» Work required: The records below hold pictures; please leave those out and retype the rest exactly.

» Recorded information:
/---
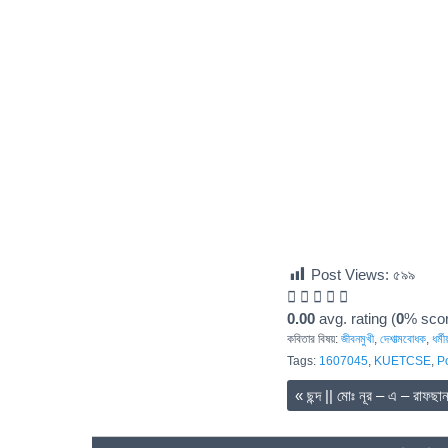
Post Views:
৫৯৯
0.00
avg. rating (
0
% scor
কবিতার বিষয়:
জীবনমুখী
,
দেশাত্মবোধক
,
ধর্মীয
Tags:
1607045
,
KUETCSE
,
P
«
ছন্দ || মোঃ নূর – এ – রাফছা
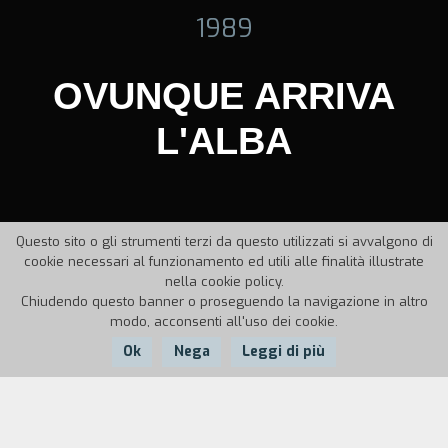
1989
OVUNQUE ARRIVA
L'ALBA
Questo sito o gli strumenti terzi da questo utilizzati si avvalgono di
cookie necessari al funzionamento ed utili alle finalità illustrate
nella cookie policy.
Chiudendo questo banner o proseguendo la navigazione in altro
modo, acconsenti all'uso dei cookie.
Ok
Nega
Leggi di più
Nazione:
Anno:
Durata:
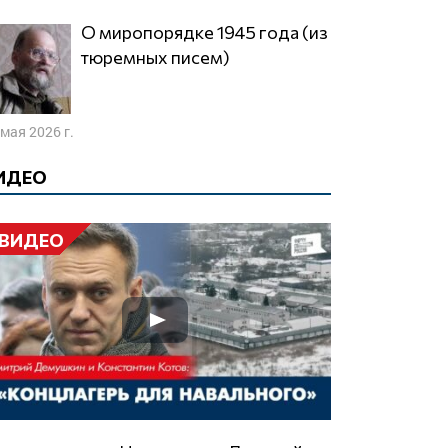
О миропорядке 1945 года (из
тюремных писем)
 мая 2026 г.
ИДЕО
ВИДЕО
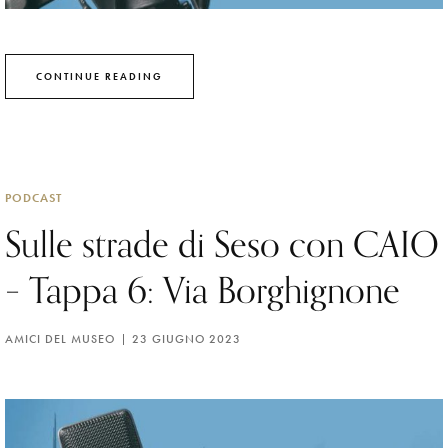
CONTINUE READING
PODCAST
Sulle strade di Seso con CAIO
– Tappa 6: Via Borghignone
AMICI DEL MUSEO
23 GIUGNO 2023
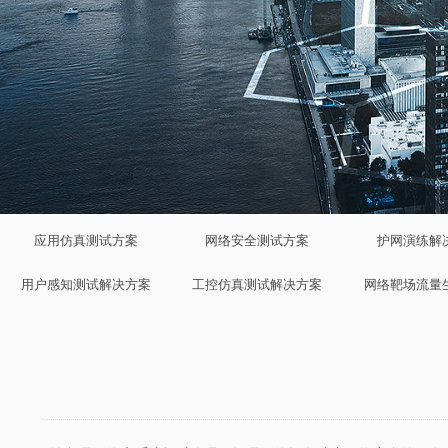
应用仿真测试方案
网络安全测试方案
护网演练解
用户感知测试解决方案
工控仿真测试解决方案
网络靶场流量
\---
» Solution:
Post Views:
৫৯৯
0.00
avg. rating (
0
% scor
কবিতার বিষয়:
জীবনমুখী
,
দেশাত্মবোধক
,
ধর্মীয
Tags:
1607045
,
KUETCSE
,
P
«
ছন্দ || মোঃ নূর – এ – রাফছা
1989
OVUNQUE ARRIVA
L'ALBA
Questo sito o gli strumenti terzi da questo utilizzati si avvalgono di
cookie necessari al funzionamento ed utili alle finalità illustrate
nella cookie policy.
Chiudendo questo banner o proseguendo la navigazione in altro
modo, acconsenti all'uso dei cookie.
Ok
Nega
Leggi di più
Nazione:
Anno:
Durata:
О миропорядке 1945 года (из
тюремных писем)
 мая 2026 г.
ИДЕО
ВИДЕО
CONTINUE READING
PODCAST
Sulle strade di Seso con CAIO
– Tappa 6: Via Borghignone
AMICI DEL MUSEO
23 GIUGNO 2023
应用仿真测试方案
网络安全测试方案
护网演练解
用户感知测试解决方案
工控仿真测试解决方案
网络靶场流量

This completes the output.